Page layout parsing data:
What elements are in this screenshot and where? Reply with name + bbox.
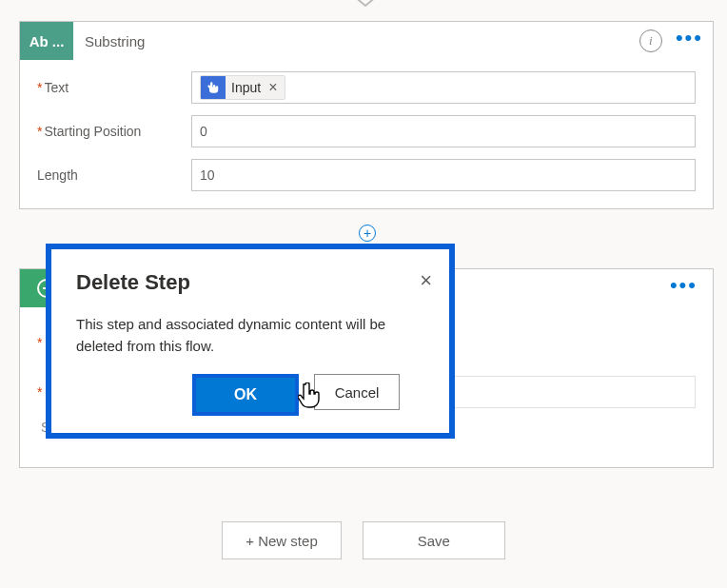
close-icon[interactable]: × xyxy=(420,268,432,293)
label-starting-position: Starting Position xyxy=(37,124,191,139)
dialog-title: Delete Step xyxy=(76,270,424,295)
token-label: Input xyxy=(226,80,266,95)
add-step-button[interactable]: + xyxy=(359,225,376,242)
save-button[interactable]: Save xyxy=(363,521,505,559)
bottom-actions: + New step Save xyxy=(0,521,727,559)
ok-button[interactable]: OK xyxy=(196,378,295,412)
dialog-message: This step and associated dynamic content… xyxy=(76,314,400,357)
info-icon[interactable]: i xyxy=(639,29,662,52)
action-badge: Ab ... xyxy=(20,22,73,60)
card-title[interactable]: Substring xyxy=(73,33,639,49)
input-length[interactable]: 10 xyxy=(191,159,696,191)
input-text[interactable]: Input × xyxy=(191,71,696,104)
delete-step-dialog: Delete Step × This step and associated d… xyxy=(46,244,455,439)
touch-icon xyxy=(201,75,226,100)
label-text: Text xyxy=(37,80,191,95)
token-remove-icon[interactable]: × xyxy=(266,79,285,96)
ok-button-highlight: OK xyxy=(192,374,299,416)
cancel-button[interactable]: Cancel xyxy=(314,374,400,410)
flow-chevron-top xyxy=(352,0,379,13)
more-menu-icon-second[interactable]: ••• xyxy=(670,273,713,304)
label-length: Length xyxy=(37,167,191,183)
dynamic-content-token[interactable]: Input × xyxy=(200,75,285,100)
action-card-substring: Ab ... Substring i ••• Text Input × Star… xyxy=(19,21,714,209)
card-header[interactable]: Ab ... Substring i ••• xyxy=(20,22,713,60)
more-menu-icon[interactable]: ••• xyxy=(676,26,713,56)
new-step-button[interactable]: + New step xyxy=(222,521,341,559)
input-starting-position[interactable]: 0 xyxy=(191,115,696,147)
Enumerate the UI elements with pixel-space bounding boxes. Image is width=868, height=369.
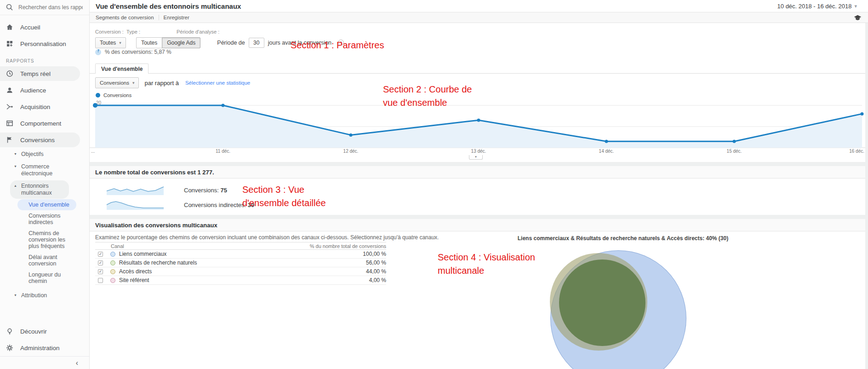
metric-selector-row: Conversions ▾ par rapport à Sélectionner… — [95, 77, 250, 88]
venn-circle-recherche-naturels[interactable] — [559, 259, 645, 346]
sidebar-item-label: Audience — [20, 87, 46, 94]
sidebar-item-attribution[interactable]: ▼ Attribution — [0, 289, 89, 302]
type-google-ads-button[interactable]: Google Ads — [162, 37, 200, 48]
sparkline-assisted-conversions — [106, 199, 166, 211]
sidebar-item-decouvrir[interactable]: Découvrir — [0, 323, 89, 340]
type-toutes-button[interactable]: Toutes — [136, 37, 162, 48]
caret-down-icon: ▾ — [132, 81, 135, 85]
analytics-page: Accueil Personnalisation RAPPORTS Temps … — [0, 0, 868, 369]
checkbox[interactable] — [98, 269, 103, 274]
sidebar-item-label: Conversions — [20, 137, 55, 144]
sidebar-item-label: Personnalisation — [20, 40, 66, 47]
conversion-dropdown[interactable]: Toutes ▾ — [95, 37, 126, 48]
academy-button[interactable] — [854, 14, 868, 21]
behavior-icon — [6, 119, 14, 127]
param-labels: Conversion : Type : Période d'analyse : — [95, 29, 219, 35]
clock-icon — [6, 69, 14, 78]
gear-icon — [6, 344, 14, 352]
person-icon — [6, 86, 14, 94]
svg-text:13 déc.: 13 déc. — [471, 149, 486, 154]
venn-title: Liens commerciaux & Résultats de recherc… — [494, 235, 752, 242]
tab-rule — [90, 73, 865, 74]
acquisition-icon — [6, 103, 14, 111]
svg-text:16 déc.: 16 déc. — [849, 149, 864, 154]
tab-vue-densemble[interactable]: Vue d'ensemble — [95, 63, 148, 74]
lookback-days-input[interactable] — [249, 38, 264, 48]
save-button[interactable]: Enregistrer — [159, 15, 194, 20]
totals-card: Le nombre total de conversions est 1 277… — [90, 166, 865, 215]
type-segmented-control: Toutes Google Ads — [136, 37, 200, 48]
sidebar-item-longueur-du-chemin[interactable]: Longueur du chemin — [0, 269, 69, 287]
annotation-section2: Section 2 : Courbe devue d'ensemble — [383, 83, 472, 110]
annotation-section1: Section 1 : Paramètres — [291, 39, 384, 52]
caret-down-icon: ▾ — [475, 155, 477, 158]
conversion-label: Conversion : — [95, 29, 126, 35]
totals-row-conversions-indirectes: Conversions indirectes: 30 — [106, 199, 254, 211]
pct-conversions: % des conversions: 5,87 % — [95, 49, 171, 55]
sidebar-section-rapports: RAPPORTS — [0, 52, 89, 65]
chart-legend: Conversions — [96, 92, 131, 98]
main-area: Vue d'ensemble des entonnoirs multicanau… — [90, 0, 868, 369]
sidebar-item-vue-densemble[interactable]: Vue d'ensemble — [0, 199, 83, 210]
sidebar-item-label: Accueil — [20, 24, 40, 31]
sidebar-item-label: Temps réel — [20, 70, 51, 77]
totals-row-conversions: Conversions: 75 — [106, 184, 227, 196]
select-statistic-link[interactable]: Sélectionner une statistique — [185, 80, 250, 86]
conversions-chart[interactable]: 1020...11 déc.12 déc.13 déc.14 déc.15 dé… — [90, 98, 865, 155]
pie-icon — [95, 49, 101, 55]
flag-icon — [6, 136, 14, 144]
toolbar: Segments de conversion Enregistrer — [90, 12, 868, 23]
sidebar: Accueil Personnalisation RAPPORTS Temps … — [0, 0, 90, 369]
checkbox[interactable] — [98, 260, 103, 265]
sidebar-item-temps-reel[interactable]: Temps réel — [0, 65, 89, 82]
segments-button[interactable]: Segments de conversion — [91, 15, 159, 20]
col-canal: Canal — [111, 243, 124, 249]
sidebar-item-chemins-de-conversion[interactable]: Chemins de conversion les plus fréquents — [0, 228, 76, 252]
vs-label: par rapport à — [144, 80, 178, 86]
svg-text:15 déc.: 15 déc. — [727, 149, 742, 154]
collapse-chevron-icon: ‹ — [76, 359, 78, 367]
channel-color-icon — [110, 260, 115, 265]
sidebar-item-conversions[interactable]: Conversions — [0, 132, 89, 148]
channel-color-icon — [110, 278, 115, 283]
customization-icon — [6, 40, 14, 48]
channel-table: Canal % du nombre total de conversions L… — [95, 242, 386, 285]
page-header: Vue d'ensemble des entonnoirs multicanau… — [90, 0, 868, 12]
graduation-cap-icon — [854, 14, 862, 21]
annotation-section3: Section 3 : Vued'ensemble détaillée — [242, 183, 326, 210]
table-row: Accès directs 44,00 % — [95, 267, 386, 276]
svg-text:...: ... — [91, 149, 95, 154]
sidebar-collapse-button[interactable]: ‹ — [0, 356, 89, 369]
checkbox[interactable] — [98, 252, 103, 257]
metric-dropdown[interactable]: Conversions ▾ — [95, 77, 139, 88]
sidebar-item-entonnoirs-multicanaux[interactable]: ▲ Entonnoirs multicanaux — [0, 180, 89, 199]
sidebar-item-accueil[interactable]: Accueil — [0, 19, 89, 35]
channel-color-icon — [110, 269, 115, 274]
checkbox[interactable] — [98, 278, 103, 283]
period-label: Période d'analyse : — [177, 29, 219, 35]
sidebar-bottom: Découvrir Administration — [0, 323, 89, 356]
sidebar-item-audience[interactable]: Audience — [0, 82, 89, 98]
home-icon — [6, 23, 14, 31]
sidebar-item-administration[interactable]: Administration — [0, 340, 89, 356]
type-label: Type : — [126, 29, 177, 35]
sidebar-item-objectifs[interactable]: ▼ Objectifs — [0, 148, 89, 161]
date-range-selector[interactable]: 10 déc. 2018 - 16 déc. 2018 ▾ — [777, 3, 868, 10]
sparkline-conversions — [106, 184, 166, 196]
sidebar-item-personnalisation[interactable]: Personnalisation — [0, 35, 89, 52]
search-input[interactable] — [18, 4, 83, 11]
legend-dot-icon — [96, 93, 100, 98]
sidebar-item-acquisition[interactable]: Acquisition — [0, 98, 89, 115]
lightbulb-icon — [6, 327, 14, 335]
report-search[interactable] — [0, 0, 89, 15]
col-percent: % du nombre total de conversions — [310, 243, 386, 249]
sidebar-item-commerce-electronique[interactable]: ▼ Commerce électronique — [0, 161, 89, 180]
sidebar-item-conversions-indirectes[interactable]: Conversions indirectes — [0, 210, 74, 228]
sidebar-item-comportement[interactable]: Comportement — [0, 115, 89, 132]
table-row: Résultats de recherche naturels 56,00 % — [95, 259, 386, 267]
chart-expander-handle[interactable]: ▾ — [469, 155, 483, 160]
sidebar-item-delai-avant-conversion[interactable]: Délai avant conversion — [0, 252, 69, 269]
page-title: Vue d'ensemble des entonnoirs multicanau… — [90, 2, 241, 10]
channel-table-header: Canal % du nombre total de conversions — [95, 242, 386, 250]
svg-text:11 déc.: 11 déc. — [216, 149, 230, 154]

## EXERCISE PROMPT
Copy each line in the data that holds the word "caret".

## ANSWER TO THIS EXERCISE
caret-down-icon: ▾ — [132, 81, 135, 85]
caret-down-icon: ▾ — [475, 155, 477, 158]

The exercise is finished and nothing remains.